As Dana Nucitelli says at the link:

This rising distrust of science is particularly high among higher-educated conservatives, in what’s been coined the “smart idiot” effect. Essentially, on complicated scientific subjects like climate change, more highly-educated ideologically-biased individuals possess more tools to fool themselves into denying the science and rejecting the conclusions of experts.

Wednesday, April 27, 2016

Player Piano


That was Kurt Vonnegut's first published novel. It presents a dystopia in which automation has created massive unemployment. A few engineers and managers have jobs and with them a purpose in life, and affluence, but pretty much everybody else is pretty much useless. Oh yeah, they are geographically segregated as well. Which is also happening in the real world today.

Eduardo Porter, in the Gray Lady, speaks the hard truth to the presidential candidates. The disappearance of decent jobs in the United States has very little to do with globalization or international trade agreements. We can't bring factory jobs home from China or Mexico because that's not where most of them went. The jobs were taken by machines. Employment in manufacturing is declining globally. Quoth Joseph Stiglitz:

The observation is uncontroversial. Global employment in manufacturing is going down because productivity increases are exceeding increases in demand for manufactured products by a significant amount.

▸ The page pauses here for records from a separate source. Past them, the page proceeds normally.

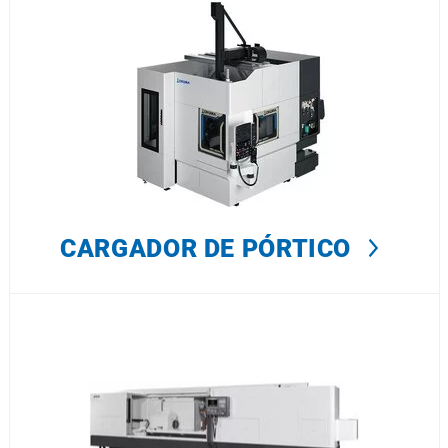
CARGADOR DE PÓRTICO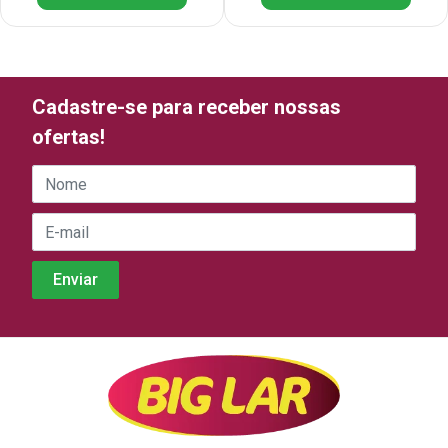
Cadastre-se para receber nossas
ofertas!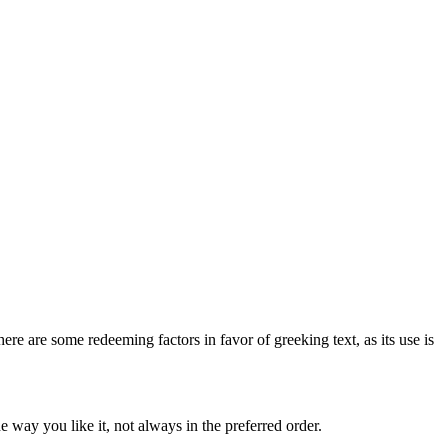
here are some redeeming factors in favor of greeking text, as its use is
 way you like it, not always in the preferred order.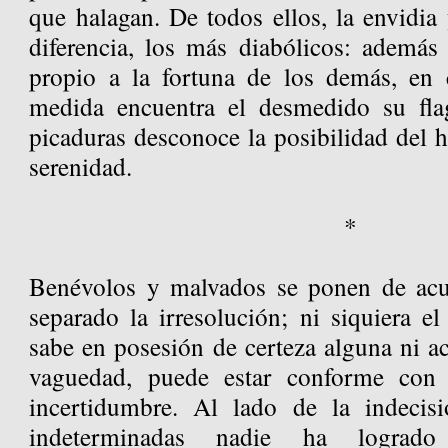
que halagan. De todos ellos, la envidia 
diferencia, los más diabólicos: además 
propio a la fortuna de los demás, en
medida encuentra el desmedido su flag
picaduras desconoce la posibilidad del h
serenidad.
*
Benévolos y malvados se ponen de acu
separado la irresolución; ni siquiera el
sabe en posesión de certeza alguna ni aci
vaguedad, puede estar conforme con 
incertidumbre. Al lado de la indecisi
indeterminadas nadie ha logrado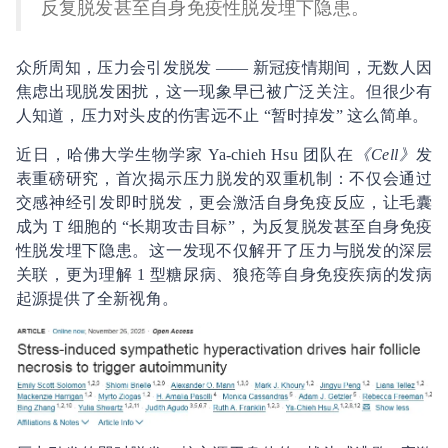
反复脱发甚至自身免疫性脱发埋下隐患。
众所周知，压力会引发脱发 —— 新冠疫情期间，无数人因
焦虑出现脱发困扰，这一现象早已被广泛关注。但很少有
人知道，压力对头皮的伤害远不止 “暂时掉发” 这么简单。
近日，哈佛大学生物学家 Ya-chieh Hsu 团队在
《Cell》
发
表重磅研究，首次揭示压力脱发的双重机制：不仅会通过
交感神经引发即时脱发，更会激活自身免疫反应，让毛囊
成为 T 细胞的 “长期攻击目标”，为反复脱发甚至自身免疫
性脱发埋下隐患。这一发现不仅解开了压力与脱发的深层
关联，更为理解 1 型糖尿病、狼疮等自身免疫疾病的发病
起源提供了全新视角。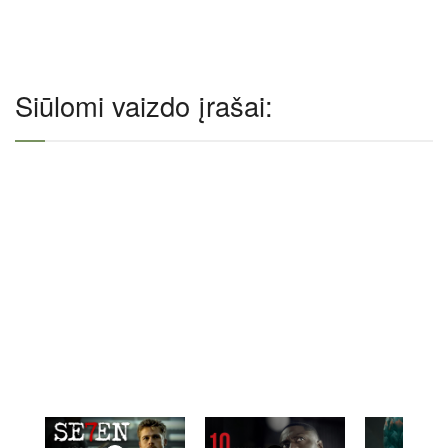
Siūlomi vaizdo įrašai: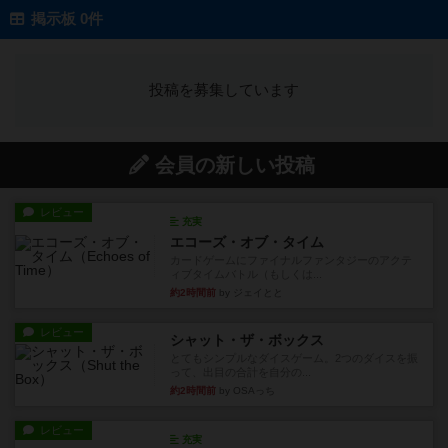
掲示板 0件
投稿を募集しています
会員の新しい投稿
レビュー
充実
エコーズ・オブ・タイム
カードゲームにファイナルファンタジーのアクテ
ィブタイムバトル（もしくは...
約2時間前
by ジェイとと
レビュー
シャット・ザ・ボックス
とてもシンプルなダイスゲーム。2つのダイスを振
って、出目の合計を自分の...
約2時間前
by OSAっち
レビュー
充実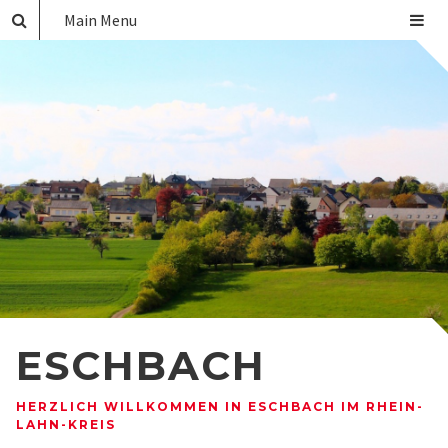
Main Menu
ESCHBACH
HERZLICH WILLKOMMEN IN ESCHBACH IM RHEIN-
LAHN-KREIS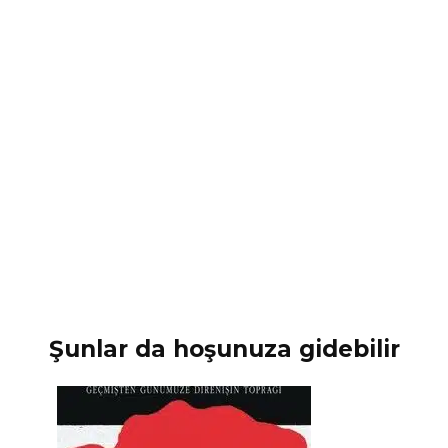
Şunlar da hoşunuza gidebilir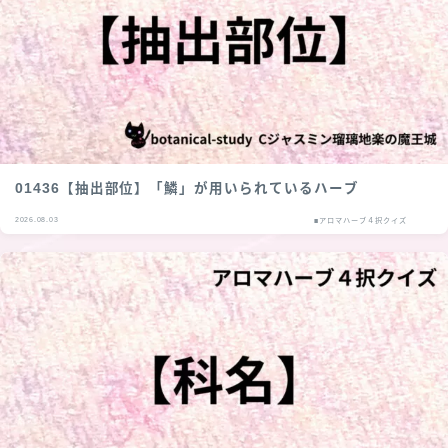
01436【抽出部位】「鱗」が用いられているハーブ
2026.08.03
■アロマハーブ４択クイズ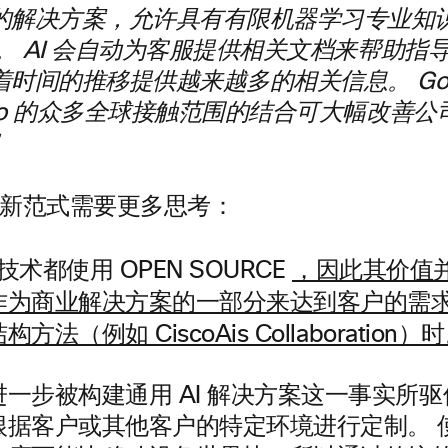
的解决方案，允许具有有限机器学习专业知
I。 AI 会自动为客服提供相关文档来帮助指
时间的推移提供越来越多的相关信息。 Googl
sco 的众多全球接触范围的结合可大幅改善
I 新范式需要更多思考：
 技术都使用 OPEN SOURCE
，因此其价值
作为商业解决方案的一部分来达到客户的需
法（例如 CiscoAis Collaboration）
一步被构建通用 AI 解决方案这一事实所
根据客户或其他客户的特定环境进行定制。 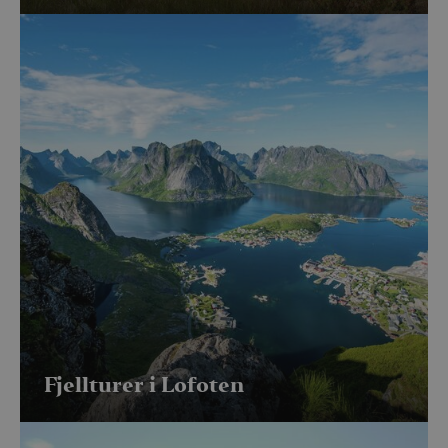
Fjellturer i Lofoten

That's a fact. And it will continue. Porter notes that at the beginning of the 20th Century, 41% of Americans worked on farms. Today it's 2%. Stopping food imports from Mexico and Chile isn't going to solve our need for good jobs. It's the same story in manufacturing. This is a looming disaster for the developing world, because growth in manufacturing employment has stopped while they are far poorer than the U.S. and Europe. They cannot possibly get rich by building factories, because workers cannot compete with machines. So what are they going to do?

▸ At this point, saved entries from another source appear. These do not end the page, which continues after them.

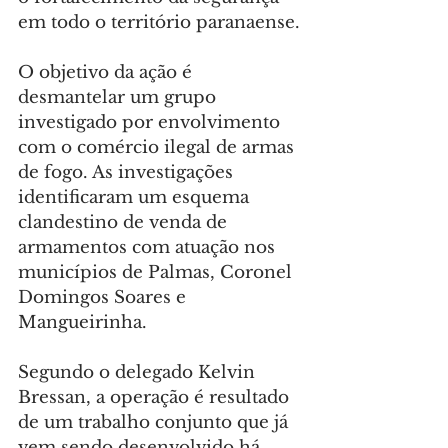
em todo o território paranaense.
O objetivo da ação é 
desmantelar um grupo 
investigado por envolvimento 
com o comércio ilegal de armas 
de fogo. As investigações 
identificaram um esquema 
clandestino de venda de 
armamentos com atuação nos 
municípios de Palmas, Coronel 
Domingos Soares e 
Mangueirinha.
Segundo o delegado Kelvin 
Bressan, a operação é resultado 
de um trabalho conjunto que já 
vem sendo desenvolvido há 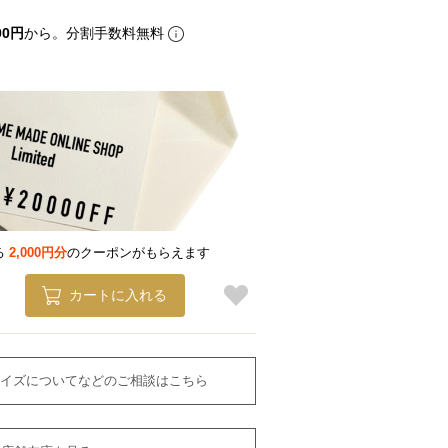
00円
から。分割手数料無料
る
2,000円分
のクーポンがもらえます
カートに入れる
イズについてなどのご相談はこちら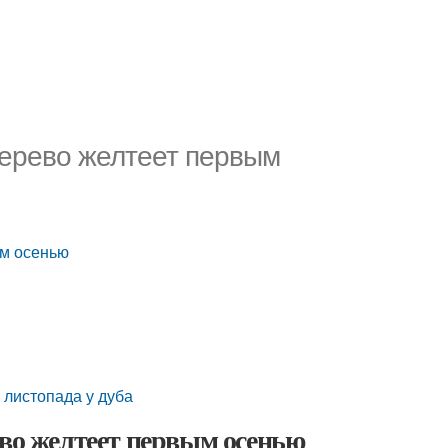
дерево желтеет первым
ым осенью
 листопада у дуба
ево желтеет первым осенью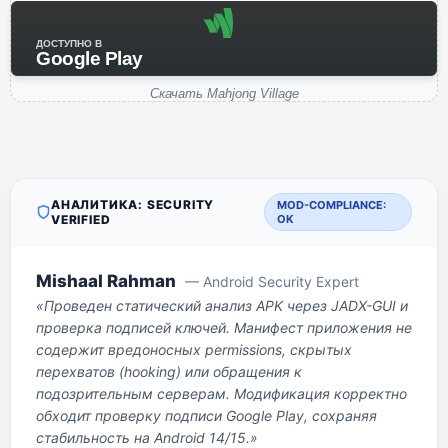
ДОСТУПНО В
Google Play
Скачать Mahjong Village
АНАЛИТИКА: SECURITY
MOD-COMPLIANCE:
VERIFIED
OK
Mishaal Rahman
— Android Security Expert
«Проведен статический анализ APK через JADX-GUI и
проверка подписей ключей. Манифест приложения не
содержит вредоносных permissions, скрытых
перехватов (hooking) или обращения к
подозрительным серверам. Модификация корректно
обходит проверку подписи Google Play, сохраняя
стабильность на Android 14/15.»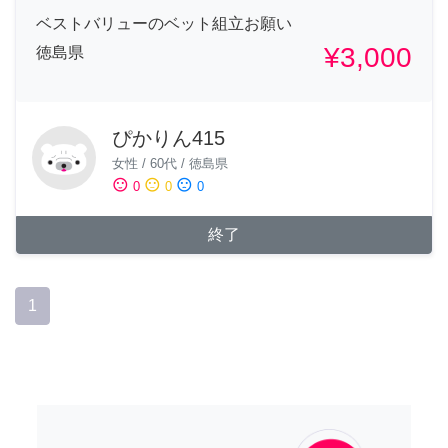
ベストバリューのベット組立お願い
¥3,000
徳島県
ぴかりん415
女性
/
60代
/
徳島県
sentiment_satisfied
sentiment_neutral
sentiment_dissatisfied
0
0
0
終了
1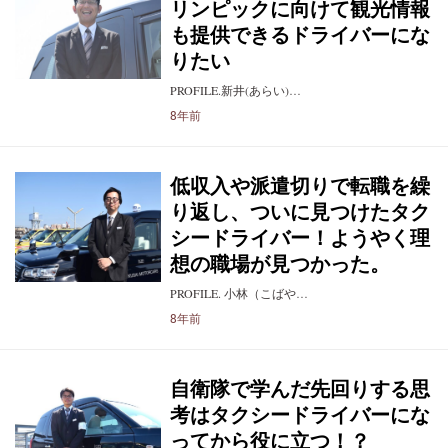
リンピックに向けて観光情報
も提供できるドライバーにな
りたい
PROFILE.新井(あらい)…
8年前
低収入や派遣切りで転職を繰
り返し、ついに見つけたタク
シードライバー！ようやく理
想の職場が見つかった。
PROFILE. 小林（こばや…
8年前
自衛隊で学んだ先回りする思
考はタクシードライバーにな
ってから役に立つ！？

Porter says we have to make a shift to a service-based employment economy. The idea is that the few people who get rich will spend their money to be entertained or massaged or have their gardens tended, I suppose. But obviously they aren't spending enough on that to make up for the loss of good jobs and most of those jobs are lousy anyway. And many service jobs are being replaced by machines as well -- from telephone receptionists to bank tellers. (If the self-driving cares ever become real, so long country music songs about truckers not to mention Uber and Lyft.)

Of course, government could invest in physical infrastructure, scientific and biomedical research, renewable energy, education. That would put people to work and maybe help to build a sustainable future. Well we know that isn't happening.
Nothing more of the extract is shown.